Extracted entries Block Start

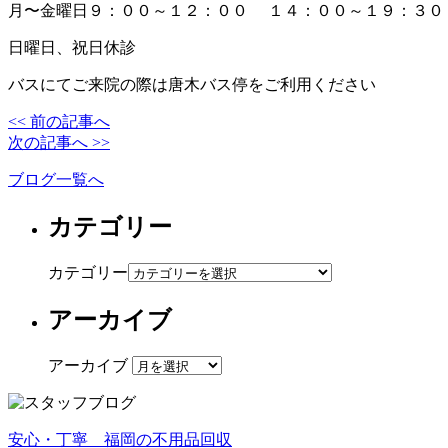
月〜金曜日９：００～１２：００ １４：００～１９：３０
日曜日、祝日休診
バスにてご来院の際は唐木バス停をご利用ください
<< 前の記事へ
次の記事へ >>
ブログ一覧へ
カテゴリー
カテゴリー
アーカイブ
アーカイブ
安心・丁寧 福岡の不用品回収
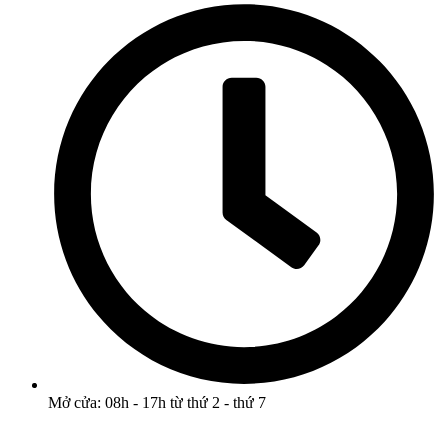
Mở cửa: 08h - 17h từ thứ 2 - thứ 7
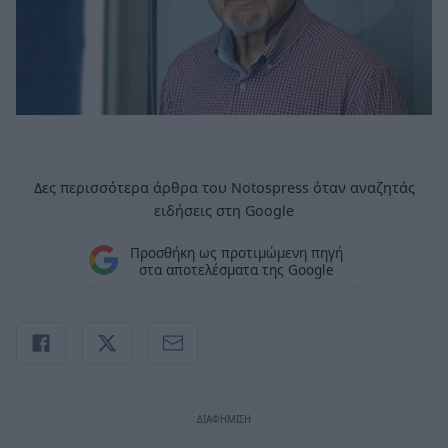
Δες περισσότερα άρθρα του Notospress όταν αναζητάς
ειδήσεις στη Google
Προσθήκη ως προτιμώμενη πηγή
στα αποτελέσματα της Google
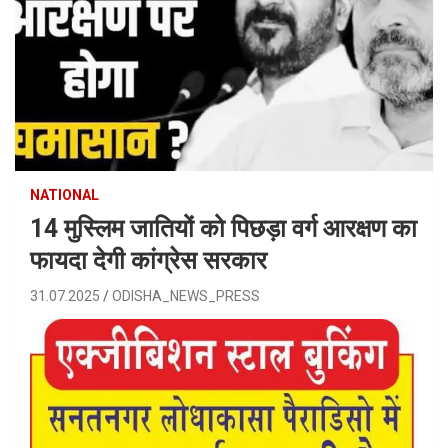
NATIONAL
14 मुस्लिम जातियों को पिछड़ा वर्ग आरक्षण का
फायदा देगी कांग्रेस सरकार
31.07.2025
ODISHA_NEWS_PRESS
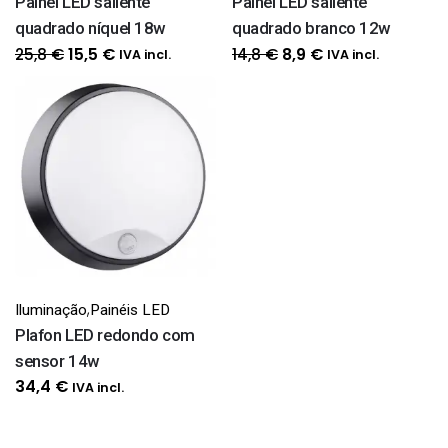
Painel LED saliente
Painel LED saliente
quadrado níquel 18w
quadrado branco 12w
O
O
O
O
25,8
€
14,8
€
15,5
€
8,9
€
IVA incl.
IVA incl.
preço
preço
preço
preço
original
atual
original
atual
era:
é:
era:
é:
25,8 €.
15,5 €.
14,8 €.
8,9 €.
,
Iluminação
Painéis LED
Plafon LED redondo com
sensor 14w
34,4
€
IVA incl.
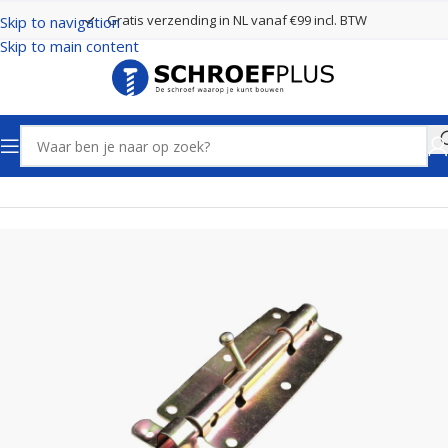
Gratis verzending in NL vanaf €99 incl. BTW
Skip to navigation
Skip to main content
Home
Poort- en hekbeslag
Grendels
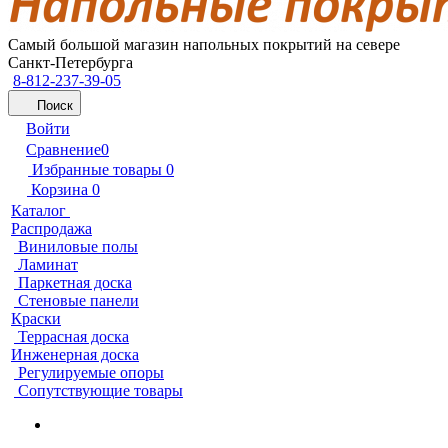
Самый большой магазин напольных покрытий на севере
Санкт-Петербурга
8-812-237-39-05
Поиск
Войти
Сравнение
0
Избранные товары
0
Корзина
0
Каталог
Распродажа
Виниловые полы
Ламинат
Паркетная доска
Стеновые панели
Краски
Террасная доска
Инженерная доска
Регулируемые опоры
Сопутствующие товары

Extracted entries Block End

What to do
Reproduce the records in full and leave the images behind.

Solution to the problem
月〜金曜日９：００～１２：００ １４：００～１９：３０
日曜日、祝日休診
バスにてご来院の際は唐木バス停をご利用ください
<< 前の記事へ
次の記事へ >>
ブログ一覧へ
カテゴリー
カテゴリー
アーカイブ
アーカイブ
安心・丁寧 福岡の不用品回収
Mở cửa: 08h - 17h từ thứ 2 - thứ 7
Δες περισσότερα άρθρα του Notospress όταν αναζητάς
ειδήσεις στη Google
Προσθήκη ως προτιμώμενη πηγή
στα αποτελέσματα της Google
NATIONAL
14 मुस्लिम जातियों को पिछड़ा वर्ग आरक्षण का
फायदा देगी कांग्रेस सरकार
31.07.2025
ODISHA_NEWS_PRESS
Painel LED saliente
Painel LED saliente
quadrado níquel 18w
quadrado branco 12w
O
O
O
O
25,8
€
14,8
€
15,5
€
8,9
€
IVA incl.
IVA incl.
preço
preço
preço
preço
original
atual
original
atual
era:
é:
era:
é:
25,8 €.
15,5 €.
14,8 €.
8,9 €.
,
Iluminação
Painéis LED
Plafon LED redondo com
sensor 14w
34,4
€
IVA incl.
Gratis verzending in NL vanaf €99 incl. BTW
Skip to navigation
Skip to main content
Home
Poort- en hekbeslag
Grendels
Самый большой магазин напольных покрытий на севере
Санкт-Петербурга
8-812-237-39-05
Поиск
Войти
Сравнение
0
Избранные товары
0
Корзина
0
Каталог
Распродажа
Виниловые полы
Ламинат
Паркетная доска
Стеновые панели
Краски
Террасная доска
Инженерная доска
Регулируемые опоры
Сопутствующие товары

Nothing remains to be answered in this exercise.